Description of the task
The answer is to be the data that follows, transcribed exactly, minus its pictures.

Recorded data
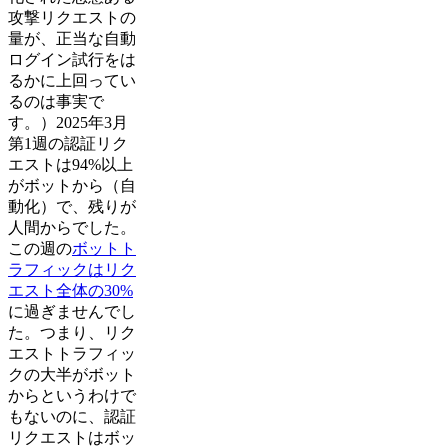
攻撃リクエストの
量が、正当な自動
ログイン試行をは
るかに上回ってい
るのは事実で
す。）2025年3月
第1週の認証リク
エストは94%以上
がボットから（自
動化）で、残りが
人間からでした。
この週の
ボットト
ラフィックはリク
エスト全体の30%
に過ぎませんでし
た。つまり、リク
エストトラフィッ
クの大半がボット
からというわけで
もないのに、認証
リクエストはボッ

Answer box
攻撃リクエストの
量が、正当な自動
ログイン試行をは
るかに上回ってい
るのは事実で
す。）2025年3月
第1週の認証リク
エストは94%以上
がボットから（自
動化）で、残りが
人間からでした。
この週の
ボットト
ラフィックはリク
エスト全体の30%
に過ぎませんでし
た。つまり、リク
エストトラフィッ
クの大半がボット
からというわけで
もないのに、認証
リクエストはボッ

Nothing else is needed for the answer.